Он говорил совершенно серьезно; тогда я его спросил, грамотен ли он вообще, и он обиделся на меня и все пытался узнать, откуда у меня могут быть более достоверные сведения о небесной механике. Авторитета ученых он не признавал и уверял, что они знают не больше нас. Тут в разговор вмешался гарсон, который сказал, что все это не важно, а важно, чтобы человек был счастлив.
- Я никогда таких людей не видел, - сказал я.
И тогда он с некоторой торжественностью в голосе ответил, что мне, наконец, предоставляется эта возможность, потому что в данную минуту я вижу счастливого человека.
- Как? - сказал я с изумлением. - Вы считаете себя совершенно счастливым человеком?

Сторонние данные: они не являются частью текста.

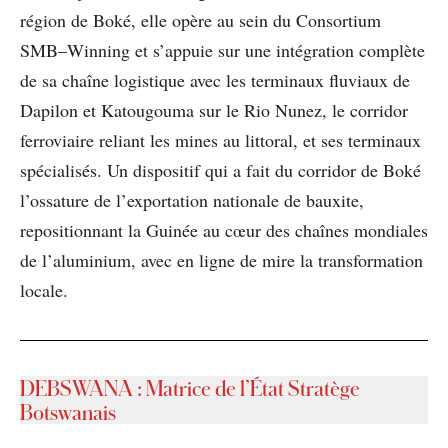
région de Boké, elle opère au sein du Consortium
SMB–Winning et s’appuie sur une intégration complète
de sa chaîne logistique avec les terminaux fluviaux de
Dapilon et Katougouma sur le Rio Nunez, le corridor
ferroviaire reliant les mines au littoral, et ses terminaux
spécialisés. Un dispositif qui a fait du corridor de Boké
l’ossature de l’exportation nationale de bauxite,
repositionnant la Guinée au cœur des chaînes mondiales
de l’aluminium, avec en ligne de mire la transformation
locale.
DEBSWANA : Matrice de l’État Stratège
Botswanais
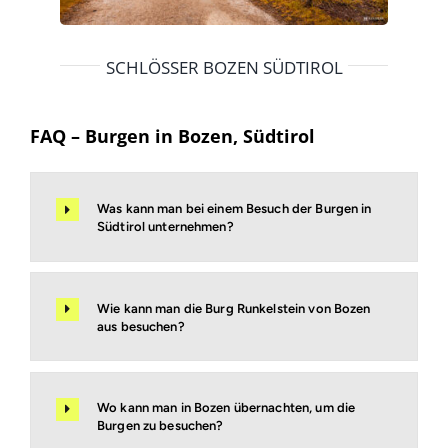
SCHLÖSSER BOZEN SÜDTIROL
FAQ – Burgen in Bozen, Südtirol
Was kann man bei einem Besuch der Burgen in
Südtirol unternehmen?
Wie kann man die Burg Runkelstein von Bozen
aus besuchen?
Wo kann man in Bozen übernachten, um die
Burgen zu besuchen?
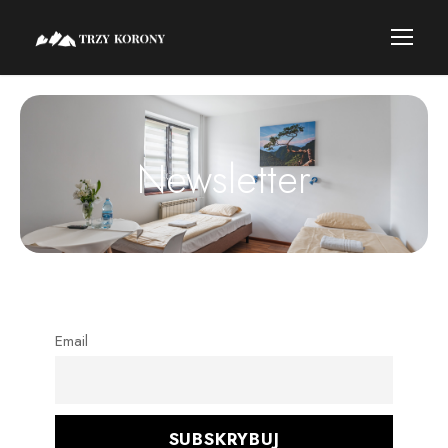
Newsletter
Email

Он объяснил мне, что это именно так: оказывается, у него всегда была мечта - работать и зарабатывать на жизнь - и она осуществлена: он совершенно счастлив. Я внимательно на него посмотрел: он стоял в своем синем переднике, с засученными рукавами, за влажной цинковой стойкой; сбоку слышался голос Мартини, - смешно, смешно, смешно, - справа кто-то хрипло говорил: "Я тебе говорю, что это мой брат, понимаешь?" Рядом с моим собеседником, который был убежден во вращении солнца вокруг земли, толстая женщина - белки ее глаз были покрыты густой сетью красных жилок - объясняла своему покровителю, что она не может работать в этом районе. "Не нахожу и не нахожу". И в центре всего этого стоял гарсон Мишель; и желтое его лицо было действительно счастливо. "Ну, милый мой, поздравляю", - сказал я ему.
И уже уехав оттуда, я все вспоминал его слова: "У меня всегда была одна мечта, всегда: зарабатывать на жизнь". Это было еще более печально, пожалуй, чем Мартини, или мадам Дюваль, или толстая Марсель, которая не находила клиентов на Монпарнасе; и ее дела были действительно плохи, пока какой-то догадливый человек не сказал ей, что ее красота несомненно будет оценена в другом районе, с менее рафинированной клиентурой, именно на Центральном рынке; и она действительно стала работать там; через полгода я видел ее в одном кафе Бульвара Севастополь, она еще больше раздобрела и была гораздо лучше одета. Я рассказал о счастливом гарсоне одному из моих алкогольных собеседников, которого прозвище было Платон - за склонность к философии: это был еще не старый человек, проводивший каждую ночь в этом кафе, у стойки, за очередным стаканом белого вина. Подобно Мартини, он окончил университет, жил одно время в Англии, был женат на красавице, был отцом прекрасного мальчика и обеспеченным человеком; я не знаю, как и почему все это очень быстро отошло в прошлое, но он оставил семью, родственники от него отказались, и он остался один. Это был милый и вежливый человек; он был довольно образован, он знал два иностранных языка, литературу и в свое время готовил даже философскую тезу, не помню точно какую, чуть ли не о Беме; и только в последнее время память его стала сдавать и губительные последствия алкоголя начали сказываться на нем достаточно явственно - чего не было в первые годы нашего знакомства. Жил он на очень незначительную сумму денег, которые ему тайком давала его мать, - и этого хватало только на один сандвич в день и белое вино.